The size of her hoop earrings are directly related to how much of a slut she is.
I can't tell whether I'm throwing up blood or licorice.
I truly believe that the solid foundation of any healthy relationship is a drunken one night stand so I can just get all the nasty shit out on the table
she reminds me of the first time i discovered masturbation. that's how you know it's true love.
Restaurants Roasting People Who Gave Them Negative Yelp Reviews (25 Pics)
I am at 2.05 miles in under 11 minutes. So either this thing is broke or I should always work out wasted.
At one point they were sandwiching me, both petting my stomach, mad dogging each other. Then they somehow telepathically decided to both try to pull my pants down. Such nice guys.
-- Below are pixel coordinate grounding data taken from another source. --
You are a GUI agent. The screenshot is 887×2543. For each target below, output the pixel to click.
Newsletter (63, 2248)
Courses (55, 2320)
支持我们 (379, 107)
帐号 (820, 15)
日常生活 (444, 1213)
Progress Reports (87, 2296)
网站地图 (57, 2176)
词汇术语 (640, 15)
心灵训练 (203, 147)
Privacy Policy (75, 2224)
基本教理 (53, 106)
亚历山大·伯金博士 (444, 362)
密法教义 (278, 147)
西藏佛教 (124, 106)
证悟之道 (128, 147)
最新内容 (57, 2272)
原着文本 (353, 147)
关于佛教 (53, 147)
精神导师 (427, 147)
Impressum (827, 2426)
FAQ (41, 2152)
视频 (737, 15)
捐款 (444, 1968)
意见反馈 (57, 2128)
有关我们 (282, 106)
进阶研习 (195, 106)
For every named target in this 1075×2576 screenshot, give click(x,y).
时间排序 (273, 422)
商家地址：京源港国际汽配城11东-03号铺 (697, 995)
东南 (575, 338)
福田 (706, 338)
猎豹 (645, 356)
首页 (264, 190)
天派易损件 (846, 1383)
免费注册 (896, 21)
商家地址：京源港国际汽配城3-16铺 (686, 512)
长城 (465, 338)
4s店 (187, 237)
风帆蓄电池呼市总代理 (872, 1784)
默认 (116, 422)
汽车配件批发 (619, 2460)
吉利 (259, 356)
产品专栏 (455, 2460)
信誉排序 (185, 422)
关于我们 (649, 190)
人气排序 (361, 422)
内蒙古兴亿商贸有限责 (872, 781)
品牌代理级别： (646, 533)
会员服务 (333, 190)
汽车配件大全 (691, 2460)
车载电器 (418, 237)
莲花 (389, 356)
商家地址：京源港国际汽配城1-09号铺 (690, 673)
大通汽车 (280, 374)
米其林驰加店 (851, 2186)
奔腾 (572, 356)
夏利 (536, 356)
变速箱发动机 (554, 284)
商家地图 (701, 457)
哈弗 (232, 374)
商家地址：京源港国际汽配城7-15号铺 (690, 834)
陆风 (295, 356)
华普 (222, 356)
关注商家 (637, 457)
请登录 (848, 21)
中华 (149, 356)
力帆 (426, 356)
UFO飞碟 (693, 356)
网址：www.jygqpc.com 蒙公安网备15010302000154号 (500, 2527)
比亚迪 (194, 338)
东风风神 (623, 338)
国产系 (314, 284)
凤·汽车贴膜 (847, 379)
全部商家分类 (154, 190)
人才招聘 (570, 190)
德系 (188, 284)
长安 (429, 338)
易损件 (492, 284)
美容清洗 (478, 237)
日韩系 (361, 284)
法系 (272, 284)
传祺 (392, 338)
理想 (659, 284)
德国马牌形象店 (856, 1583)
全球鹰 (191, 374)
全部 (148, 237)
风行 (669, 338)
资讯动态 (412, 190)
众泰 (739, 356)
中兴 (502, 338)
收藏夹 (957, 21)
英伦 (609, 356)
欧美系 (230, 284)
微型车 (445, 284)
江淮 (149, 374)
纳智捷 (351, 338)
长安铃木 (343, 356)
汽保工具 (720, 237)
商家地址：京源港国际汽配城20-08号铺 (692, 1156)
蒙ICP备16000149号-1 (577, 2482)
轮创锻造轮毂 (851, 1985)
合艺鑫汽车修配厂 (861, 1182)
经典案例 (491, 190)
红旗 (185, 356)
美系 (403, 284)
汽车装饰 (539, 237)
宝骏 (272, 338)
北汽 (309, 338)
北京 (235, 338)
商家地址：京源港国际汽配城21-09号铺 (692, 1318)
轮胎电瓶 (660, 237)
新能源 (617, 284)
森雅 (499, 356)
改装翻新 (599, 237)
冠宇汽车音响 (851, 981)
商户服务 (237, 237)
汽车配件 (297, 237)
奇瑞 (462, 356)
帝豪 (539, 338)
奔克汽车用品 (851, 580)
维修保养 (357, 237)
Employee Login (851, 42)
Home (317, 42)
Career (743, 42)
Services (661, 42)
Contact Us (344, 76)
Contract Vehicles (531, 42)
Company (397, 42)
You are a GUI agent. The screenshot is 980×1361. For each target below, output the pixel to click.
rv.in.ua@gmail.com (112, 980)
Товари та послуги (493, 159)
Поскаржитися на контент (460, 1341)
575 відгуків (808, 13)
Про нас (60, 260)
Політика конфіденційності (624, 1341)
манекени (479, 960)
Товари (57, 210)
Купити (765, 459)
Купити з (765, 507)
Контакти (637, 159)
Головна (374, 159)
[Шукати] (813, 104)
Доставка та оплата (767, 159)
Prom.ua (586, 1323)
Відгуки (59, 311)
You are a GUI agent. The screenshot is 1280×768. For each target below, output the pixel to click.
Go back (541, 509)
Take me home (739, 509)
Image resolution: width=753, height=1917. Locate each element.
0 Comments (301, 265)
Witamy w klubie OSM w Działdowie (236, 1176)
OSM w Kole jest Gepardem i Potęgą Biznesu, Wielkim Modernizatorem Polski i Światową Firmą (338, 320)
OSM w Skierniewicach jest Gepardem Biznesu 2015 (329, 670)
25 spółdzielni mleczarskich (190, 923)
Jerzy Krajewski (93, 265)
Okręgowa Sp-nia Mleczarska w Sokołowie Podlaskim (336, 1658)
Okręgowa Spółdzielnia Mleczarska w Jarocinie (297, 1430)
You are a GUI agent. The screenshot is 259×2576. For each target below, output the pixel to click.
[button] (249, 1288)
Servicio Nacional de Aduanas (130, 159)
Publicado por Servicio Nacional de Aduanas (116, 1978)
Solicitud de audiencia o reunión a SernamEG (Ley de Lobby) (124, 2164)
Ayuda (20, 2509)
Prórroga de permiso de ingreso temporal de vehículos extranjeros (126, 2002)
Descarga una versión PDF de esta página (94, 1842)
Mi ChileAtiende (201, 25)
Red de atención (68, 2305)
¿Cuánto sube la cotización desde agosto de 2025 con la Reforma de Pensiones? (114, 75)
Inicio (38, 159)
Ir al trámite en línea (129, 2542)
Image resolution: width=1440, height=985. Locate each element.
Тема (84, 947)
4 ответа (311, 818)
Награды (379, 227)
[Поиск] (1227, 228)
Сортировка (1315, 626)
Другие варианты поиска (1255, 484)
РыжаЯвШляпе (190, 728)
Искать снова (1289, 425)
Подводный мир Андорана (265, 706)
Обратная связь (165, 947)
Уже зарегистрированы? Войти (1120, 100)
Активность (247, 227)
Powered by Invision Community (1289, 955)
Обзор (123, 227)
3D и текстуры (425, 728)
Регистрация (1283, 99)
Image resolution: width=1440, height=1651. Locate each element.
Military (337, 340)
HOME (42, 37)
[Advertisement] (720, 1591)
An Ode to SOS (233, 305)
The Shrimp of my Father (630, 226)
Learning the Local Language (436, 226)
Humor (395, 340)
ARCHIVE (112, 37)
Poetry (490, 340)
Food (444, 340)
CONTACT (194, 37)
I need to throw up and die. The order doesn't matter. I feel like shit
I just made the pizza guy say helicopter six times in order to get his money. Even he knows how stoned we are.
I feel like I'm laying on a pillow cloud. With little baby angel fingers between me and the cloud lifting me up. Singing hymns in my ear.
Woman Posts Harassing DMs From Creep Online, Now He’s Upset Because People Told His Mom
I think I hit my head on every surface in that apartment last night
I walked home with him, but I had to pee...so I did...as we walked. He was so drunk he didn't even notice. Good thing I was in a dress.
You have to get it done early. Like a dick drive by. Hit it and run.
My hands smell like vagina and ham.
Guy just rode past on a lowrider bike smoking a blunt, I want his life
Hey? Just a hypothetical. You ever accidentally kill somebody's cat on purpose? Like you didn't mean to but it had it coming? If you're wondering it tripped me while I was walking down the stairs and I landed on it as I fell.